3 -that the God of Israel was not sufficient,
in terms of forgiving personal sin

Yet the God of Israel had already granted forgiveness.

Come now, let us set things right, says the Lord: Though your sins be like scarlet,
they may become white as snow…Is.1:18


Christianity came up with a novelty*, via* Saul of Tarsus:

4 -Adam’s sin created a ‘rupture’ between God and man.
That this ‘rupture’ needed healing ----> atonement [at-one-ment]

Christianity is redundant:

The God of Israel had already granted mercy, forgiveness
and eternal life, not just for His chosen people, but for
all people.

messiah = ‘the anointed’ [as was King David]

messiah does not = ‘savior’

reen12 :tiphat:


#5

I find of interest, those ‘realities’ taken for granted,
by large numbers of people.

Of course a ‘rupture’ existed, between God and all mankind,
as a result of Adam’s sin. [It did? http://bestsmileys.com/nono/9.gif]

For a faith - that relies so heavily on biblical texts -
I find this fascinating - considering that the parent faith taught no such thing
as a spiritual rupture, between God and man, that needed
repair.

Nor did it teach awaiting a ‘savior’ from ontological sin,
nor personal sin. [The God of Israel had already granted forgiveness.]
What ‘need’ for… justification? atonement? [at-one-ment]

The account of man’s fall was written to explain why
life was so hard for human beings. Had something happened?
[labor - by the sweat of a man’s brow, to obtain food,
and the pain of a woman in labor.][/size]

It is the concept of ‘levels of meaning’ that fascinates.
“Finding” things - in the parent scriptures - that are
simply not there, and constructing an entire new religion around same.

"Nuancing’ texts…as guarantor of novel doctrine.

reen12[/size]


#6

Christ’s sacrifice atones completely for our sin. Nothing more is required…although we do need to be open to receiving that grace.


#7

#8

Saul of Tarsus said it most clearly:
“If Christ has not risen, then our faith is in vain.”

Something occured, 20 centuries ago.
Both men and women were willing to be made martyrs -
in defense of their belief in the resurrection of Jesus,
and in their belief that he was a God/man.

For the sake of discussion, I will posit Jesus as God/man -
that he died, and rose again.


What, precisely, has* changed*, in the world? - as a result of
this rising?

When God moves in history, there will be no question about it.
The qualities of the Judaic moshiach are quite specifically stated.

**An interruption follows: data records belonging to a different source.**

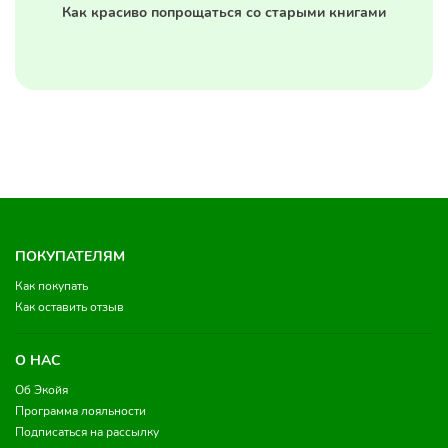
Как красиво попрощаться со старыми книгами
ПОКУПАТЕЛЯМ
Как покупать
Как оставить отзыв
О НАС
Об Экойя
Программа лояльности
Подписаться на рассылку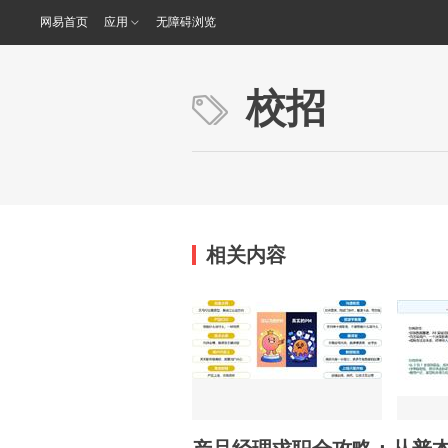
网易首页
应用
无障碍浏览
校招
相关内容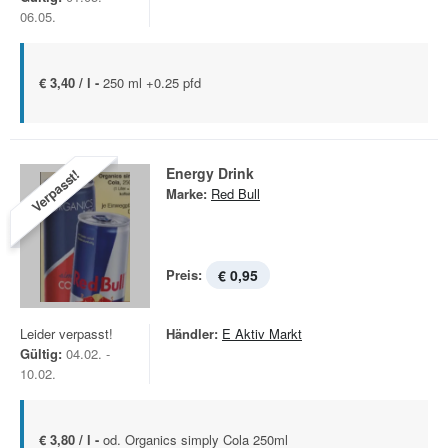
06.05.
€ 3,40 / l -
250 ml +0.25 pfd
Energy Drink
Verpasst!
Marke:
Red Bull
Preis:
€ 0,95
Leider verpasst!
Händler:
E Aktiv Markt
Gültig:
04.02. -
10.02.
€ 3,80 / l -
od. Organics simply Cola 250ml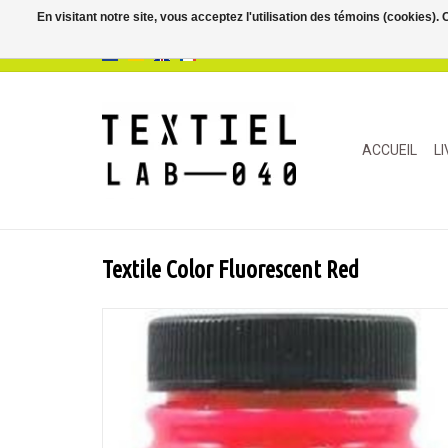
En visitant notre site, vous acceptez l'utilisation des témoins (cookies)
ACCUEIL
L
Textile Color Fluorescent Red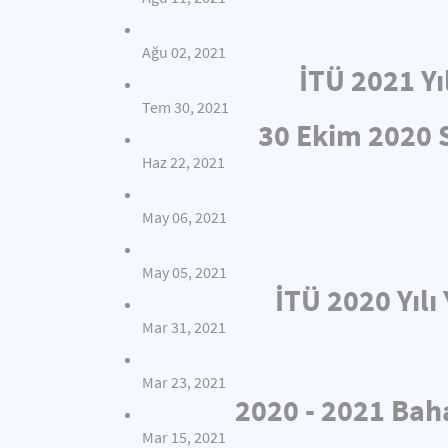
Ağu 02, 2021
İTÜ 2021 Yı
Tem 30, 2021
30 Ekim 2020
Haz 22, 2021
May 06, 2021
May 05, 2021
İTÜ 2020 Yıl
Mar 31, 2021
Mar 23, 2021
2020 - 2021 Bah
Mar 15, 2021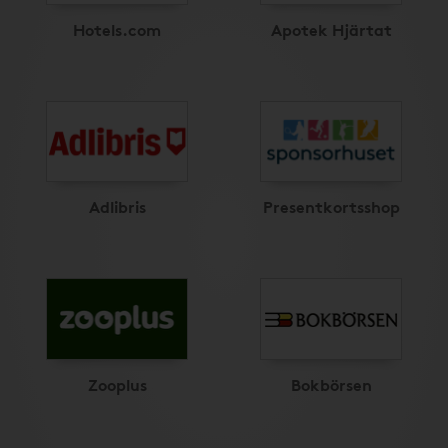
Hotels.com
Apotek Hjärtat
Adlibris
Presentkortsshop
Zooplus
Bokbörsen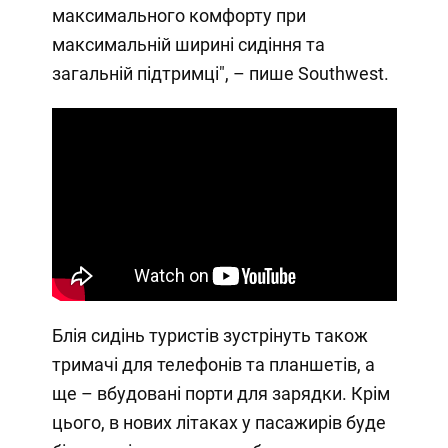
максимального комфорту при
максимальній ширині сидіння та
загальній підтримці", – пише Southwest.
Блія сидінь туристів зустрінуть також
тримачі для телефонів та планшетів, а
ще – вбудовані порти для зарядки. Крім
цього, в нових літаках у пасажирів буде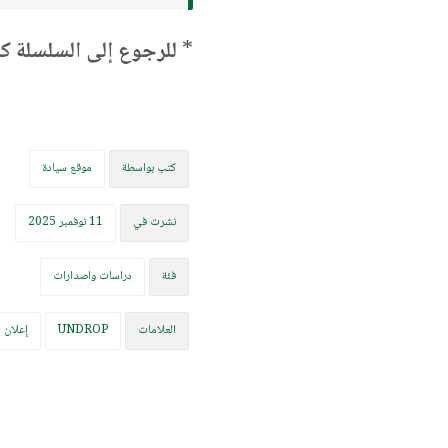
*
للرجوع إلى السلسلة كا
كتب بواسطة
موقع سيادة
نشرت في
11 نوفمبر 2025
فئة
دراسات واصدارات
العلامات
UNDROP
إعلان ا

aish.com/jewishissues/jewishsociety/Why_Jews_Dont_Believe_In_Jesus.asp

Nowhere - in the Judaic scriptures, does it speak of a 2nd coming.
Yet Christianity makes much of scriptures. http://bestsmileys.com/nono/9.gif

reen12


#9

I’ve heard, over and over again, the descriptive:
‘cafeteria Catholics.’

Yet what more a ‘cafeteria religion’ than Christianity?..

A bit of re-interpreted scripture, a dash of Saul’s imagination [ontological sin]…and voila!

Suddenly, a ‘savior’ is required.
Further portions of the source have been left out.